**What you are asked to do**
Go through the entries below. Copy out every line that contains "cookies".

**Material for this exercise**
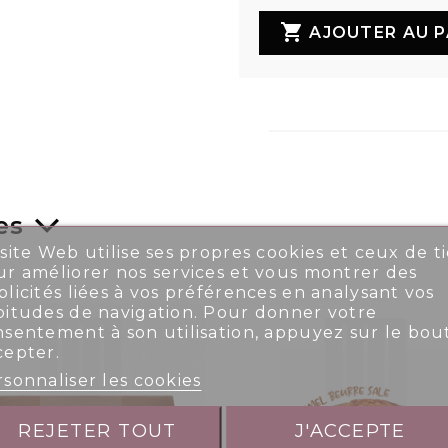

AJOUTER AU P
es
site Web utilise ses propres cookies et ceux de ti
r améliorer nos services et vous montrer des
licités liées à vos préférences en analysant vos
bitudes de navigation. Pour donner votre
nsentement à son utilisation, appuyez sur le bou
cepter.
sonnaliser les cookies
REJETER TOUT
J'ACCEPTE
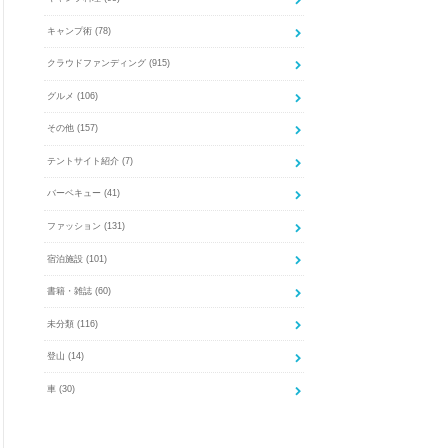
キャンプ術
(78)
クラウドファンディング
(915)
グルメ
(106)
その他
(157)
テントサイト紹介
(7)
バーベキュー
(41)
ファッション
(131)
宿泊施設
(101)
書籍・雑誌
(60)
未分類
(116)
登山
(14)
車
(30)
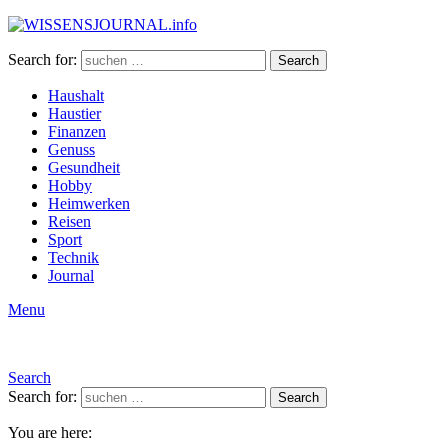
Search for:
Search
Haushalt
Haustier
Finanzen
Genuss
Gesundheit
Hobby
Heimwerken
Reisen
Sport
Technik
Journal
Menu
Search
Search for:
Search
You are here:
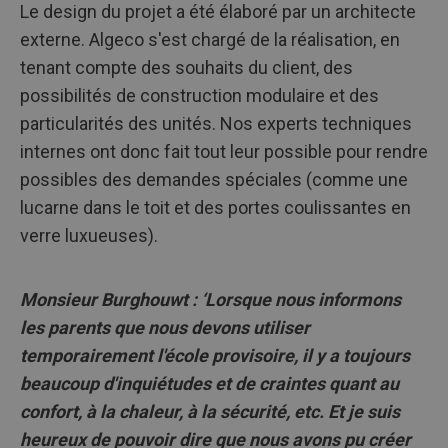
Le design du projet a été élaboré par un architecte
externe. Algeco s'est chargé de la réalisation, en
tenant compte des souhaits du client, des
possibilités de construction modulaire et des
particularités des unités. Nos experts techniques
internes ont donc fait tout leur possible pour rendre
possibles des demandes spéciales (comme une
lucarne dans le toit et des portes coulissantes en
verre luxueuses).
Monsieur Burghouwt : ‘Lorsque nous informons
les parents que nous devons utiliser
temporairement l'école provisoire, il y a toujours
beaucoup d'inquiétudes et de craintes quant au
confort, à la chaleur, à la sécurité, etc. Et je suis
heureux de pouvoir dire que nous avons pu créer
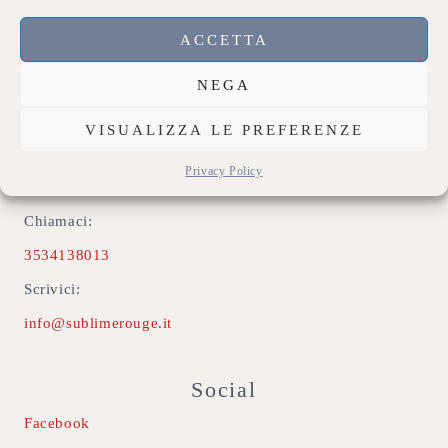
Privacy Policy
ACCETTA
Accedi
NEGA
Contatti
VISUALIZZA LE PREFERENZE
Indirizzo:
Privacy Policy
74020 Montemesola (TA)
Chiamaci:
3534138013
Scrivici:
info@sublimerouge.it
Social
Facebook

**Answer for this exercise**
site Web utilise ses propres cookies et ceux de ti
sonnaliser les cookies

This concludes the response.